Here, researchers sought to create a simplified process for detecting Parkinson’s using wearable sensors and machine learning. The setup includes just one sensor placed on the lower back and the machine learning algorithms are pared down to the bare necessities in order to minimize computational strain.

To test the process, the researchers collected data from 262 people with Parkinson’s along with 50 people without the disorder as controls. In the initial testing, they used data from a standard battery of movement tests. This yielded an overall accuracy of more than 92% for distinguishing individuals with Parkinson’s from controls.

The model also showed more than 89% accuracy for distinguishing people with mild Parkinson’s from controls, which the researchers said is probably more relevant for a tool that aims to improve the diagnosis for patients in the earliest stages of disease.

In additional analyses, the researchers found that data from just one movement task, called the cognitive timed-up-and-go, or cogTUG, was enough for a highly accurate Parkinson’s prediction. In the cogTUG, a person stands up, walks a few feet, turns around, and sits down while performing a cognitive task, such as counting backwards from 100 by multiples of three. Data from just this task reduced the accuracy of the models by less than 3%, compared with data from the whole battery of movement tasks.

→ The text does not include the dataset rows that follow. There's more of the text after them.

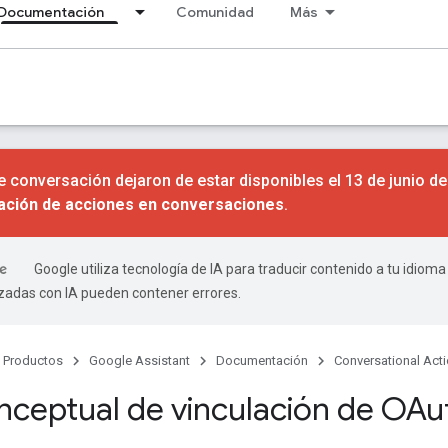
Documentación
Comunidad
Más
 conversación dejaron de estar disponibles el 13 de junio d
nación de acciones en conversaciones
.
Google utiliza tecnología de IA para traducir contenido a tu idioma
izadas con IA pueden contener errores.
Productos
Google Assistant
Documentación
Conversational Act
nceptual de vinculación de OAu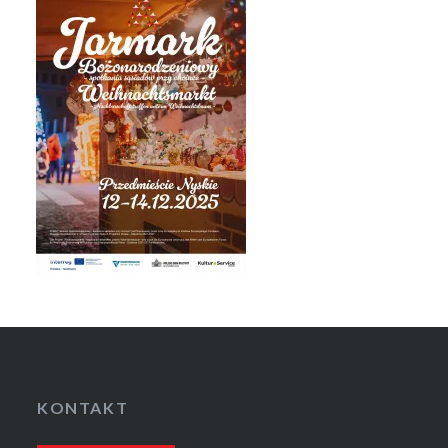
KONTAKT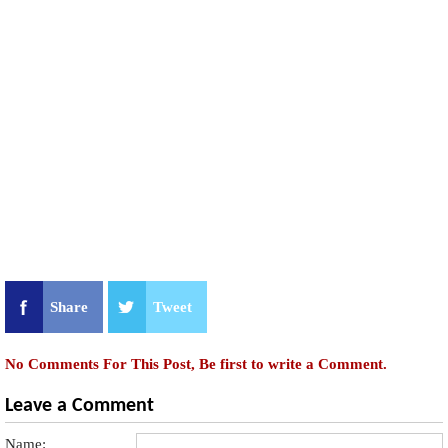
Share
Tweet
No Comments For This Post, Be first to write a Comment.
Leave a Comment
Name:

“These results suggest that sensor data from a single appropriately chosen mobility task may be sufficient to achieve satisfactory performance in differentiating [Parkinson’s] and control participants,” wrote the scientists, who noted the setup achieved “diagnostic accuracy for [Parkinson’s] exceeding that typically achieved by movement disorders experts in a routine clinical setting.”

While the early results are promising, the researchers emphasized that additional work is needed to verify the utility of the setup for diagnosing Parkinson’s in clinical practice.